Luella Hamilton walked across the living room. They stood apart for a moment, Kaye in her pants suit, Mrs. Hamilton in a long orange and brown caftan. She had put on a lot of weight since she and Kaye had last seen each other, and not much of it from her pregnancy.
“Dear baby Jesus,” Mrs. Hamilton let out with a small, wild-eyed laugh. “We were just on the phone. You were going to stay put. Marge, what is this all about?”
“You know each other?” Cross asked.
“We sure do,” Kaye said. But she did not explain.
“Welcome to the revolution,” Luella said, smiling sweetly. “You know Laura. Come meet the others. Quite a high-toned group we have here.” She introduced Kaye to the three women and four men seated at the table.

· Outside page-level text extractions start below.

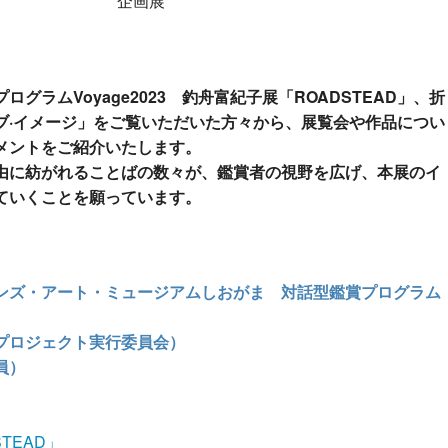
企画展
グラムVoyage2023 釣舟富紀子展「ROADSTEAD」、折
ブ·イメージ」をご覧いただいた方々から、展覧会や作品につい
メントをご紹介いたします。
由に紡がれることばの数々が、鑑賞者の視野を広げ、本展のイ
ていくことを願っています。
ンズ・アート・ミュージアムしおがま 対話型鑑賞プログラム
プロジェクト実行委員会）
員）
TEAD」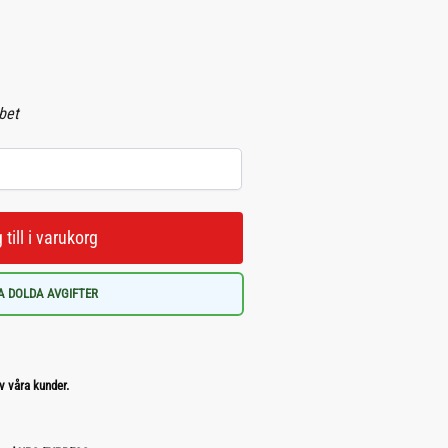
abet
 till i varukorg
A DOLDA AVGIFTER
v våra kunder.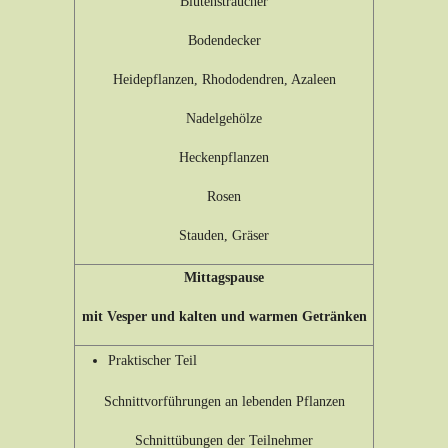
Blütensträucher
Bodendecker
Heidepflanzen, Rhododendren, Azaleen
Nadelgehölze
Heckenpflanzen
Rosen
Stauden, Gräser
Mittagspause
mit Vesper und kalten und warmen Getränken
Praktischer Teil
Schnittvorführungen an lebenden Pflanzen
Schnittübungen der Teilnehmer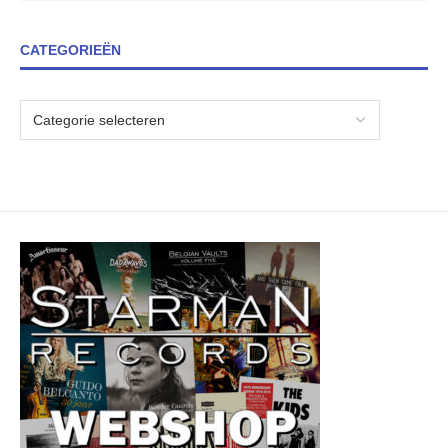
CATEGORIEËN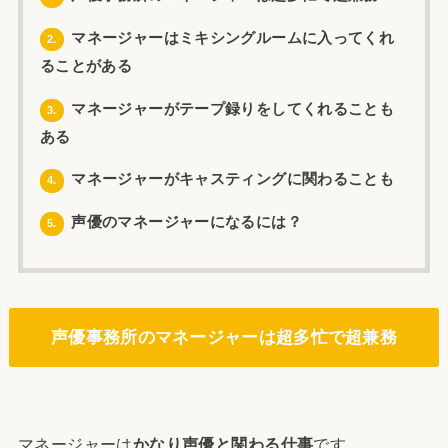
マネージャーはミキシングルームに入ってくれ
2.
ることがある
マネージャーがテープ録りをしてくれることも
3.
ある
マネージャーがキャスティングに関わることも
4.
声優のマネージャーになるには？
5.
声優事務所のマネージャーは超多忙で超兼務
マネージャーは
かなり声優と関わる仕事
です。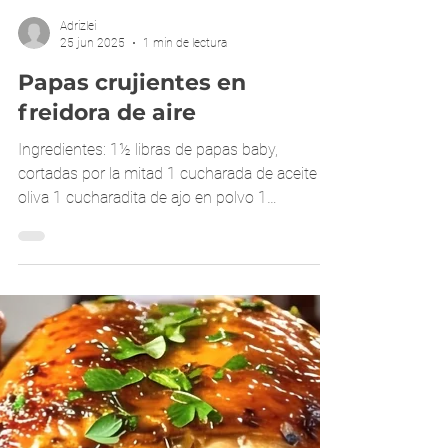
Adrizlei
25 jun 2025
1 min de lectura
Papas crujientes en
freidora de aire
Ingredientes: 1½ libras de papas baby,
cortadas por la mitad 1 cucharada de aceite de
oliva 1 cucharadita de ajo en polvo 1
cucharadita...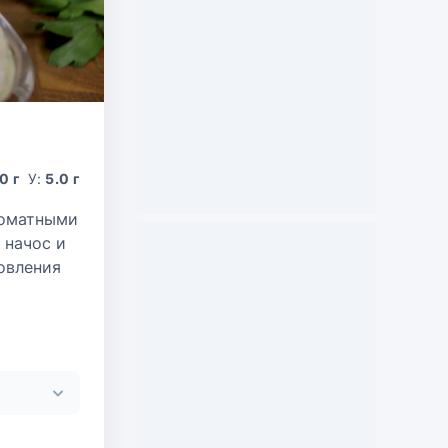
0 г
У:
5.0 г
роматными
 начос и
овления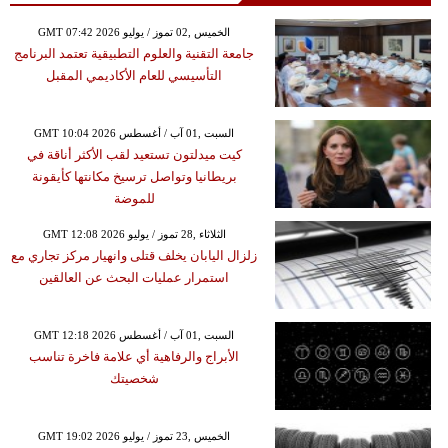
GMT 07:42 2026 الخميس ,02 تموز / يوليو
جامعة التقنية والعلوم التطبيقية تعتمد البرنامج
التأسيسي للعام الأكاديمي المقبل
GMT 10:04 2026 السبت ,01 آب / أغسطس
كيت ميدلتون تستعيد لقب الأكثر أناقة في
بريطانيا وتواصل ترسيخ مكانتها كأيقونة
للموضة
GMT 12:08 2026 الثلاثاء ,28 تموز / يوليو
زلزال اليابان يخلف قتلى وانهيار مركز تجاري مع
استمرار عمليات البحث عن العالقين
GMT 12:18 2026 السبت ,01 آب / أغسطس
الأبراج والرفاهية أي علامة فاخرة تناسب
شخصيتك
GMT 19:02 2026 الخميس ,23 تموز / يوليو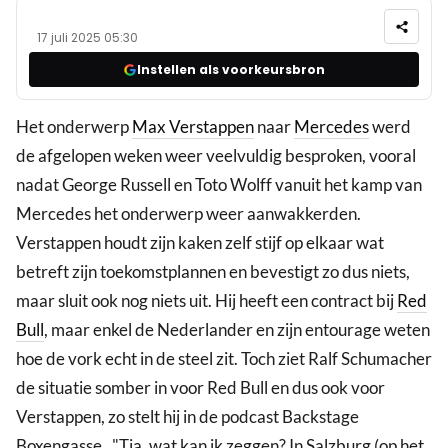
17 juli 2025 05:30
Instellen als voorkeursbron
Het onderwerp
Max Verstappen
naar
Mercedes
werd
de afgelopen weken weer veelvuldig besproken, vooral
nadat George Russell en Toto Wolff vanuit het kamp van
Mercedes het onderwerp weer aanwakkerden.
Verstappen houdt zijn kaken zelf stijf op elkaar wat
betreft zijn toekomstplannen en bevestigt zo dus niets,
maar sluit ook nog niets uit. Hij heeft een contract bij
Red
Bull
, maar enkel de Nederlander en zijn entourage weten
hoe de vork echt in de steel zit. Toch ziet Ralf Schumacher
de situatie somber in voor Red Bull en dus ook voor
Verstappen, zo stelt hij in de podcast Backstage
Boxengasse . "Tja, wat kan ik zeggen? In Salzburg (op het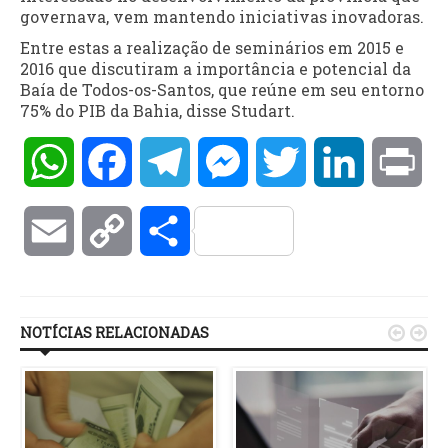
governava, vem mantendo iniciativas inovadoras.
Entre estas a realização de seminários em 2015 e
2016 que discutiram a importância e potencial da
Baía de Todos-os-Santos, que reúne em seu entorno
75% do PIB da Bahia, disse Studart.
WhatsApp
Facebook
Telegram
Messenger
Twitter
LinkedIn
Pri
Email
Copy
Compartilhar
Link
NOTÍCIAS RELACIONADAS

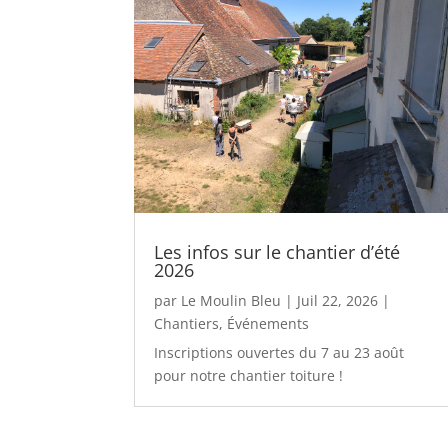
Les infos sur le chantier d’été
2026
par
Le Moulin Bleu
|
Juil 22, 2026
|
Chantiers
,
Événements
Inscriptions ouvertes du 7 au 23 août
pour notre chantier toiture !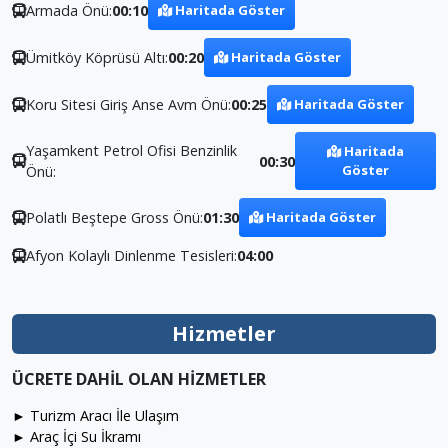
Armada Önü:
00:10
Haritada Göster
Ümitköy Köprüsü Altı:
00:20
Haritada Göster
Koru Sitesi Giriş Anse Avm Önü:
00:25
Haritada Göster
Yaşamkent Petrol Ofisi Benzinlik
Haritada
00:30
Göster
Önü:
Polatlı Beştepe Gross Önü:
01:30
Haritada Göster
Afyon Kolaylı Dinlenme Tesisleri:
04:00
Hizmetler
ÜCRETE DAHİL OLAN HİZMETLER
► Turizm Aracı İle Ulaşım
► Araç İçi Su İkramı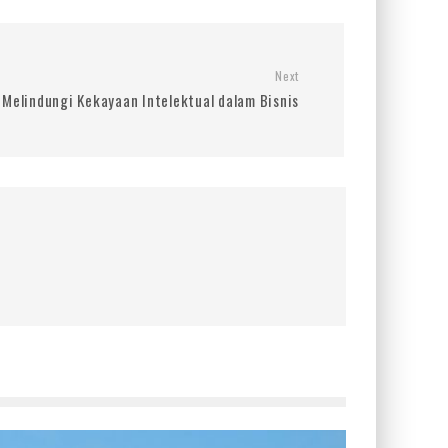
Next
 Melindungi Kekayaan Intelektual dalam Bisnis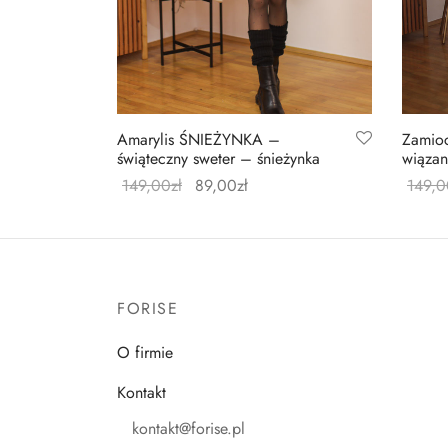
Amarylis ŚNIEŻYNKA –
Zamioc
świąteczny sweter – śnieżynka
wiązan
149,00
zł
89,00
zł
149,0
Wybierz opcje
Wybier
FORISE
O firmie
Kontakt
kontakt@forise.pl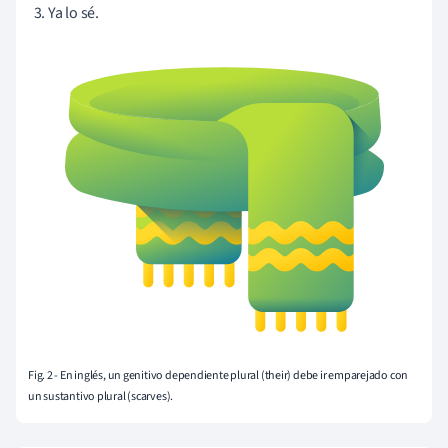
Ya
lo sé.
Fig. 2 - En inglés, un genitivo dependiente plural (their) debe ir emparejado con
un sustantivo plural (scarves).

Most were in their middle years; the youngest, a woman, appeared to be in her thirties. All were dressed in suits or stylish office work clothes. All looked like Washington insiders to Kaye, who had met plenty. She saw gratefully that they were all wearing name tags.
“Most of these folks come from the offices of key senators and representatives, eyes and ears, not necessarily proxies,” Laura Bloch explained. “We won't connect the dots until later. Ladies and gentlemen, Kaye is both a working scientist and a mommy.”
“You're the one who discovered SHEVA,” said one of the two gray-haired men. Kaye tried to demur, but Bloch shushed her.